What you are asked to do —
Transcribe exactly the line containing "Find the location of a particular element. The" and each line after it, through the end of the entries, with nothing before or after.

The input —

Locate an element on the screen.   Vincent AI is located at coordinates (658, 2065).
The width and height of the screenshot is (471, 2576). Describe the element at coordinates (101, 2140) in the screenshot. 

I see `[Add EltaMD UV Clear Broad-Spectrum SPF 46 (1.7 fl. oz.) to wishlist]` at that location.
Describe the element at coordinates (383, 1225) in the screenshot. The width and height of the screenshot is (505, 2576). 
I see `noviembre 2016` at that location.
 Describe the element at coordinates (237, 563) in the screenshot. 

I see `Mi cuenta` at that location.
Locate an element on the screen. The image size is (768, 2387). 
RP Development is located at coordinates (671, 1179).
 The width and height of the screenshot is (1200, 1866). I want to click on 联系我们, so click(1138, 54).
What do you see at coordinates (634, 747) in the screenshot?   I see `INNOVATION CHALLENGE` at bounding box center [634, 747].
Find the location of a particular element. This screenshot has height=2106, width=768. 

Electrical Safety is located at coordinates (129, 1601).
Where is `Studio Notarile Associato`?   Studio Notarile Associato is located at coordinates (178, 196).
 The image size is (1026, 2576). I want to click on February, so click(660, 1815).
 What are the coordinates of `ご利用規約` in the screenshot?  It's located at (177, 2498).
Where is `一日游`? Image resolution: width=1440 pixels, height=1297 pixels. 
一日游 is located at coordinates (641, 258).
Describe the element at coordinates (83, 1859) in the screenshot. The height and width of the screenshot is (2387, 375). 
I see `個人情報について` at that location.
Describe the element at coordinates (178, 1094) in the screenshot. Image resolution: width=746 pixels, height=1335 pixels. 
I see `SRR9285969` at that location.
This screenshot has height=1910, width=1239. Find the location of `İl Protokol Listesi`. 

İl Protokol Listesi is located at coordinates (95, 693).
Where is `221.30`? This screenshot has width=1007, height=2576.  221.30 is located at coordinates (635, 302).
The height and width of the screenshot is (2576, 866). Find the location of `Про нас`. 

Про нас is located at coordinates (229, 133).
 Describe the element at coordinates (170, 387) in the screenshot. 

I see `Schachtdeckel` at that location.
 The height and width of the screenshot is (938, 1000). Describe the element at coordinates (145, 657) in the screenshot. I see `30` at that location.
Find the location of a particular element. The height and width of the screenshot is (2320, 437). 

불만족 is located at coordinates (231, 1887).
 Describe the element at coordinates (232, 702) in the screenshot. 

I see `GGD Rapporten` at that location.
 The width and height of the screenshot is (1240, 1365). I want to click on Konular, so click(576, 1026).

Exercise output —
Find the location of a particular element. The height and width of the screenshot is (2320, 437). 

불만족 is located at coordinates (231, 1887).
 Describe the element at coordinates (232, 702) in the screenshot. 

I see `GGD Rapporten` at that location.
 The width and height of the screenshot is (1240, 1365). I want to click on Konular, so click(576, 1026).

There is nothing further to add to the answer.